Even though Megazoid does not go full-on rotalic, there is evidence of the approach in letters like O/o and the circular counters, which are identical to the Roman. You can also see rotation at work more subtly in the curves inside the counterforms of letters like n and the slight curve on the bottom of p before it meets the descender.

I chose a 15° italic angle because it matches the 15° angles already present in the diagonal letters such as A/V/Y/v/y. These letters contain one slanted side and one upright side, and I found that they could work equally well in both Roman and Italic, so I left them untouched.

Megazoid italic lc2 2000

This juxtaposition of bold geometry and cursiveness has been simmering in my brain since I revived Erbar’s Lautsprescher in 2019, and it was reignited again in 2021 when I visited Cleveland, Ohio, for the first time. Aside from hosting some of the best transit logos in the country, Cleveland is where I happened to pass by Zagar Machine Tool Builders, whose distinctive logo emboldened me to draw what is probably Megazoid’s most objectionable letter, a zig-zag lowercase r. (Don’t worry, there is an alternate.)

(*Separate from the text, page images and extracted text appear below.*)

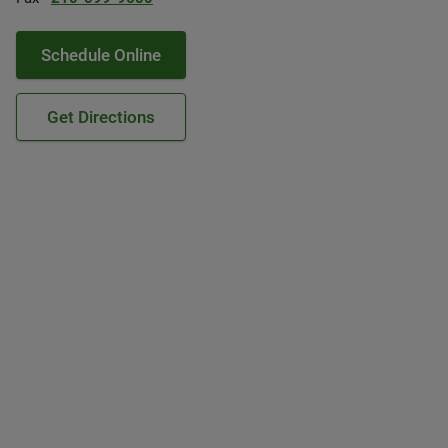
Schedule Online
Get Directions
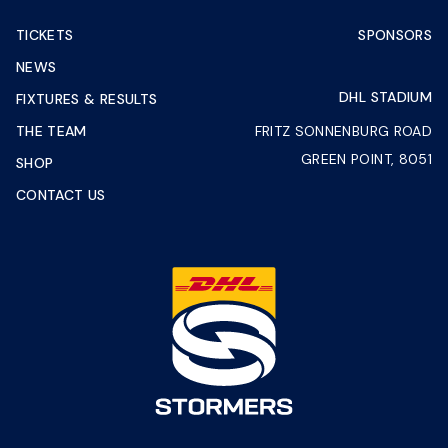
TICKETS
SPONSORS
NEWS
DHL STADIUM
FIXTURES & RESULTS
THE TEAM
FRITZ SONNENBURG ROAD
GREEN POINT, 8051
SHOP
CONTACT US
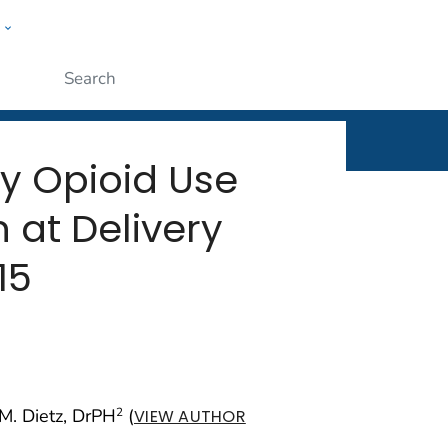
w
rt
ople
Submit
by Opioid Use
at Delivery
15
a M. Dietz, DrPH
(
2
VIEW AUTHOR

This was the same year that Ricola moved away from the geometry in their original logo, and my original vision for this typeface was more along the lines of a connecting geometric script in that style. Over time, it distilled into a kind of Minimum Viable Italicness, with common Italic call-signs like a single-story a, rounded e, and descending f, as well as little horizontal tails protruding from the right side of letters like n/m/u/w

I might return to the idea of a connecting script for Megazoid someday, but I’m pleased at how effective these pared-down tails are at communicating a sense of cursiveness. They do disrupt the letterspacing quite a bit, and muddy the waters of Megazoid’s geometric purity. But they’re fun and weird—in the end, that’s what Megazoid is all about!